Archive for the 'defensiveness' Category

New Year’s resolution 2015

March 15, 2015

I didn’t think about New Year’s resolutions when the calendar turned this year because I was so busy with my mother and her affairs.  But now that she is gone and buried and her affairs are at a point where they take up less room, at least temporarily, on my plate, the question of what I want to work on this year came to my attention.

I decided I want to work on my defensiveness.  I know it gets in my way.  It gets in other people’s way, too, I think.

My next thought was a memory of Willy sitting in an office with someone who was supposed to help our family, about whom I had my doubts and suspicions.  And there he was, sitting on the couch in her office, leaning back and with his arms so undefensively crossed above his head, his torso exposed (beneath shirt, tie, and jacket), talking so genially.
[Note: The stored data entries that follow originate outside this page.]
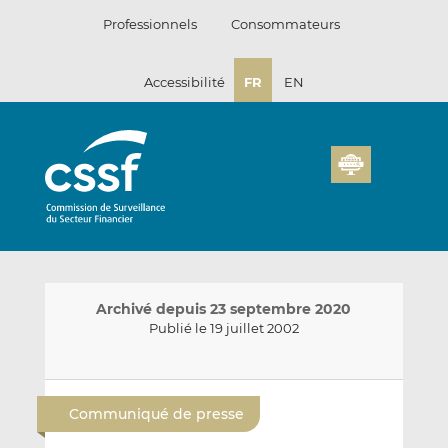
Passer
Professionnels
Consommateurs
au
contenu
Accessibilité
FR
EN
Archivé depuis 23 septembre 2020
Publié le 19 juillet 2002
E
P
P
n
a
a
Communiqué de presse
v
r
r
o
t
t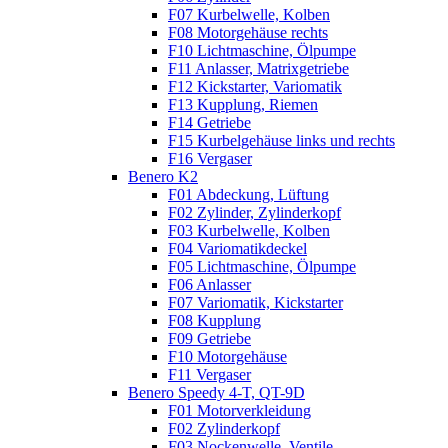
F07 Kurbelwelle, Kolben
F08 Motorgehäuse rechts
F10 Lichtmaschine, Ölpumpe
F11 Anlasser, Matrixgetriebe
F12 Kickstarter, Variomatik
F13 Kupplung, Riemen
F14 Getriebe
F15 Kurbelgehäuse links und rechts
F16 Vergaser
Benero K2
F01 Abdeckung, Lüftung
F02 Zylinder, Zylinderkopf
F03 Kurbelwelle, Kolben
F04 Variomatikdeckel
F05 Lichtmaschine, Ölpumpe
F06 Anlasser
F07 Variomatik, Kickstarter
F08 Kupplung
F09 Getriebe
F10 Motorgehäuse
F11 Vergaser
Benero Speedy 4-T, QT-9D
F01 Motorverkleidung
F02 Zylinderkopf
F03 Nockenwelle, Ventile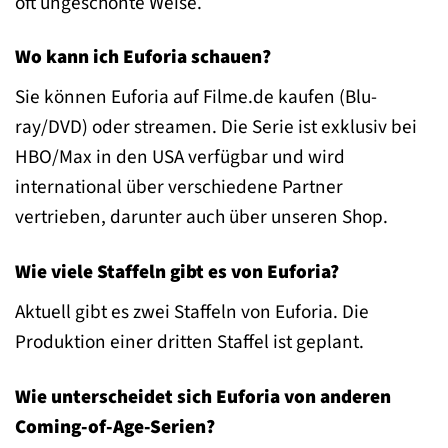
oft ungeschönte Weise.
Wo kann ich Euforia schauen?
Sie können Euforia auf Filme.de kaufen (Blu-
ray/DVD) oder streamen. Die Serie ist exklusiv bei
HBO/Max in den USA verfügbar und wird
international über verschiedene Partner
vertrieben, darunter auch über unseren Shop.
Wie viele Staffeln gibt es von Euforia?
Aktuell gibt es zwei Staffeln von Euforia. Die
Produktion einer dritten Staffel ist geplant.
Wie unterscheidet sich Euforia von anderen
Coming-of-Age-Serien?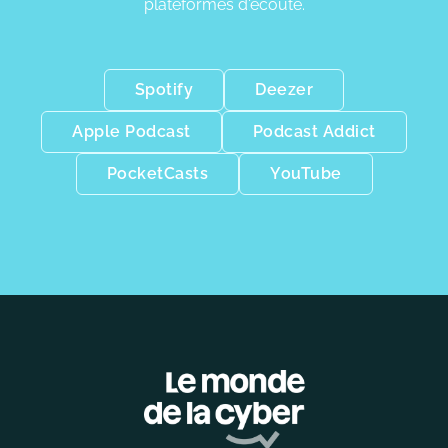
plateformes d'écoute.
Spotify
Deezer
Apple Podcast
Podcast Addict
PocketCasts
YouTube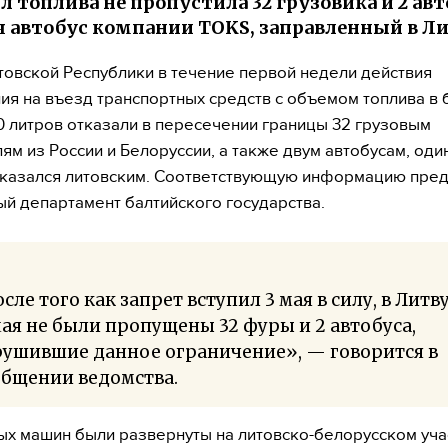
л топлива не пропустила 32 грузовика и 2 авт
 автобус компании TOKS, заправленный в Л
товской Республики в течение первой недели действия
ия на въезд транспортных средств с объемом топлива в 
 литров отказали в пересечении границы 32 грузовым
ям из России и Белоруссии, а также двум автобусам, оди
казался литовским. Соответствующую информацию пред
й департамент балтийского государства.
сле того как запрет вступил 3 мая в силу, в Литв
мая не были пропущены 32 фуры и 2 автобуса,
рушившие данное ограничение», — говорится в
общении ведомства.
ых машин были развернуты на литовско-белорусском уча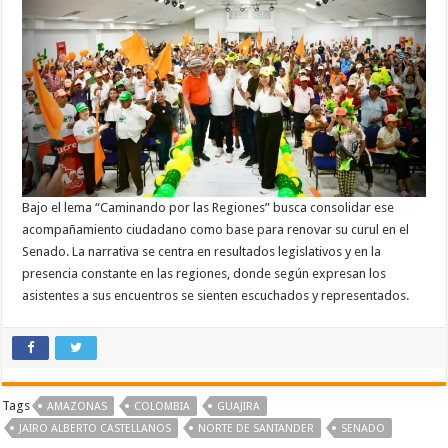
Bajo el lema “Caminando por las Regiones” busca consolidar ese
acompañamiento ciudadano como base para renovar su curul en el
Senado. La narrativa se centra en resultados legislativos y en la
presencia constante en las regiones, donde según expresan los
asistentes a sus encuentros se sienten escuchados y representados.
Tags
AMAZONAS
COLOMBIA
GUAJIRA
JAIRO ALBERTO CASTELLANOS
NORTE DE SANTANDER
SENADO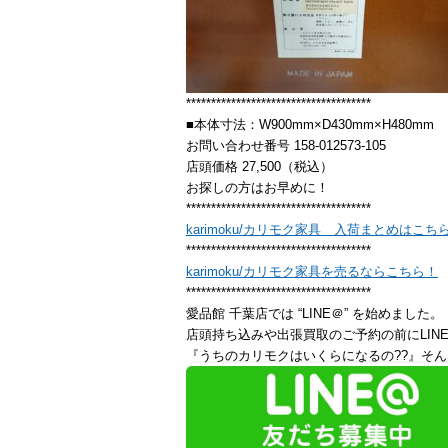
*************************************
■本体寸法：W900mm×D430mm×H480mm
お問い合わせ番号 158-012573-105
店頭価格 27,500（税込）
お探しの方はお早めに！
*************************************
karimoku/カリモク家具 入荷まとめはこち
*************************************
karimoku/カリモク家具を売るならこちら！
*************************************
愛品館 千葉店では “LINE＠” を始めました。
店頭持ち込みや出張買取のご予約の前にLIN
『うちのカリモクはいくらになるの??』そん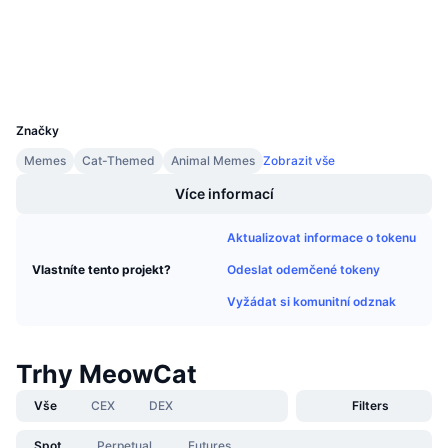
Připravované prodeje
snowscan.xyz
Sazby financování
Explorers
Učte se a vydělávejte
Wallets
UCID
Kalendáře
31317
Značky
Kalendář ICO
Memes
Cat-Themed
Animal Memes
Zobrazit vše
Kalendář událostí
Více informací
Aktualizovat informace o tokenu
Odeslat odemčené tokeny
Vlastníte tento projekt?
Vyžádat si komunitní odznak
Trhy MeowCat
Vše
CEX
DEX
Filters
Spot
Perpetual
Futures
I can’t say how effective his attitude was in that situation, and I know it was not self-consciously produced.  But he was offering no resistance, and that, I am pretty sure, can be a good thing in some situations in which I unhelpfully introduce my baggage of fear about what may come next.  The thing I want to try doing is staying in the actual moment and worrying less about where it will lead.  I don’t mean suspending my practical judgment and not making a photocopy of an important document before I send it out, but I think there is a point of balance that I have overshot; perhaps I have learned to overshoot it, but we can unlearn survival skills that got us through one situation that are now getting in our way.

So that’s, I think, going to be my approach, to try to stay in the moment, discern what I am called on to do without so much concern about what comes next, what sort of a limb I might be going out on or what trouble might ensue from the other end (will the office process my paperwork correctly and how can I, in how I prepare it, guard against it doing it incorrectly, for example) — I want to try to wait to see, to wait and see, and not get all tensed up about it.  I want to put my best foot forward instead of arranging it according to what I think may come next.

I got a sense of what that would feel like both when Willy died and when my mother died — it was as if I got a preview of how I could be, and I have to say, it felt great.  It wasn’t irresponsibility but something like allowing everything to take its appropriate place.  Having gotten that preview, I have to figure out a way, I think, of how to develop organically to get from where I am to that place — the sensation and attitude did not stick.

I think this may apply to personal relationships as well as to business contexts.

We’ll see.  At the very least, I am hoping that I feel lighter, that I feel less regret that I have contributed unnecessarily to the creation of vexed interactions with others.  I am pretty good at figuring out what I want to do in other ways so that I have least regret, but I think I have not yet addressed how my defensiveness can produce difficulties in that regard.

In some ways I think it’s a question of editing out that aspect in my presentation of myself to others — I doubt I will have no concerns about what will happen next — but in other ways I think it’s about “turning things over” more — I tend not to turn over my love life or my bureaucratic life enough, I think.  That would be about feeling less of the concern that produces the defensiveness in the first place.  If I give more space for the universe to work in those situations in my life, I am hoping I will feel greater peace, the sort of sensation I got a preview of when my loved ones died in my presence.